The Miseducation of Cameron Post Is Promising, But Undone By a Lifeless Protagonist

Chloë Grace Moretz. Photo: FilmRise

About halfway through The Miseducation of Cameron Post, the title character’s peers at a gay-conversion camp start to lose their patience with her. “Your silence feels aggressive and judgmental, and it makes this place not safe,” says choirgirl Beth (Melanie Ehrlich). It’s obviously not her silence Beth objects to so much as her clear hesitance to take the plunge and submit herself to the backward, self-denying teachings the counselors immerse their students in. Me, I was just growing tired of her silence.

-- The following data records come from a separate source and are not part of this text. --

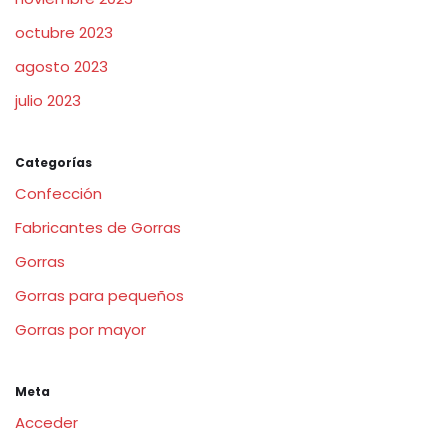
octubre 2023
agosto 2023
julio 2023
Categorías
Confección
Fabricantes de Gorras
Gorras
Gorras para pequeños
Gorras por mayor
Meta
Acceder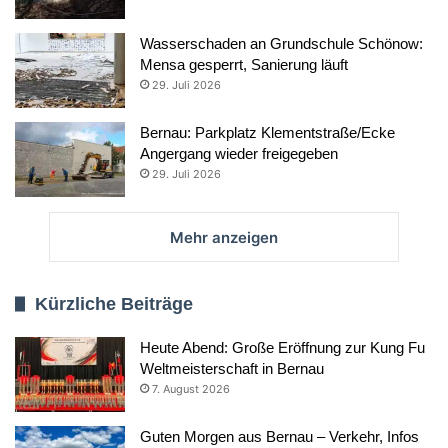
Wasserschaden an Grundschule Schönow:
Mensa gesperrt, Sanierung läuft
29. Juli 2026
Bernau: Parkplatz Klementstraße/Ecke
Angergang wieder freigegeben
29. Juli 2026
Mehr anzeigen
Kürzliche Beiträge
Heute Abend: Große Eröffnung zur Kung Fu
Weltmeisterschaft in Bernau
7. August 2026
Guten Morgen aus Bernau – Verkehr, Infos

Desiree Akhavan’s Sundance-winning drama is based on the book of the same name by Emily M. Danforth, which follows a young girl who is sent to a conversion “therapy” program after her relationship with her best friend is outed at a Homecoming Dance. The year is 1993, and Akhavan deftly uses the awkward puffy sleeves and taffeta of that era to accentuate how poorly these little adult costumes fit on a student body that is still more comfortable dancing barefoot with their friends than play-acting heterosexuality. That doesn’t mean everyone’s also sneaking out to make out with their girlfriends, but Cameron is, and it gets her shipped off quickly.

We don’t actually see the confrontation that leads to this unhappy convalescence — we skip to Cameron and her aunt Ruth (Kerry Butler) pulling up to God’s Promise, a forlorn little collection of cabins tucked away in some geographically undefined wilderness. Ruth is all tight smiles and “it’s for the best”s, and one senses that she might not even be the person whose idea this was, but is dutifully going along with it at someone else’s behest. That is a wild guess, but the context in which Cameron is shipped away matters tremendously for the journey that is to ensue. Is it passive, and under pressure from a church community? Is it a flurry of tears and verbal — or physical — abuse? Either way, that would be a tense and tricky scene to direct, and one that could enrich the little we know about Cameron. Akhavan leaves it an elliptical blank.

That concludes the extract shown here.